------ RECORD SET ------

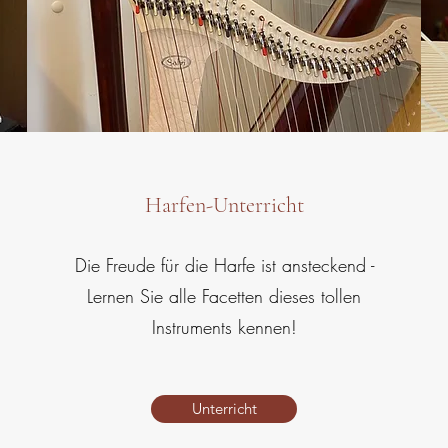
Harfen-Unterricht
Die Freude für die Harfe ist ansteckend -
Lernen Sie alle Facetten dieses tollen
Instruments kennen!
Unterricht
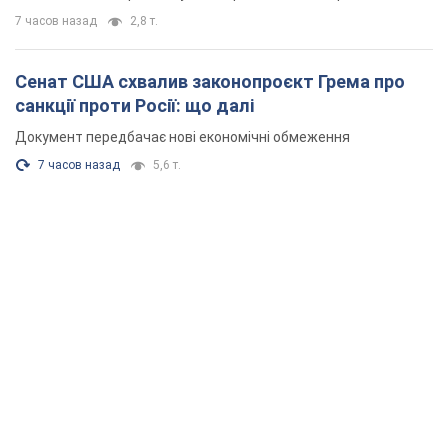
7 часов назад
2,8 т.
Сенат США схвалив законопроєкт Грема про
санкції проти Росії: що далі
Документ передбачає нові економічні обмеження
7 часов назад
5,6 т.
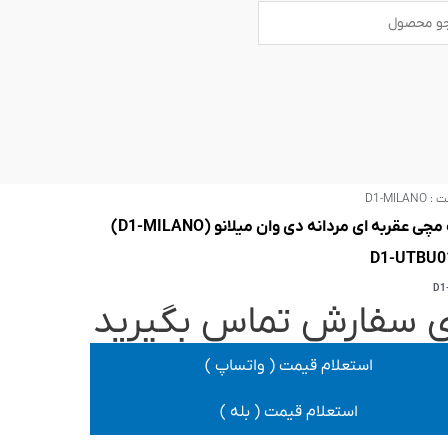
B
U
s
a
e
r
r
s
ت :
D1-MILANO
ساعت مچی عقربه ای مردانه دی وان میلانو (D1-MILANO)
D1
ی سفارش تماس بگیرید
استعلام قیمت ( واتساپ )
استعلام قیمت ( بله )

------

▶ **ASSIGNED TASK**
Repeat every record above exactly, but leave out any pictures.

▶ **ANSWER AREA**
Harfen-Unterricht
Die Freude für die Harfe ist ansteckend -
Lernen Sie alle Facetten dieses tollen
Instruments kennen!
Unterricht
7 часов назад
2,8 т.
Сенат США схвалив законопроєкт Грема про
санкції проти Росії: що далі
Документ передбачає нові економічні обмеження
7 часов назад
5,6 т.
B
U
s
a
e
r
r
s
ت :
D1-MILANO
ساعت مچی عقربه ای مردانه دی وان میلانو (D1-MILANO)
D1
ی سفارش تماس بگیرید
استعلام قیمت ( واتساپ )
استعلام قیمت ( بله )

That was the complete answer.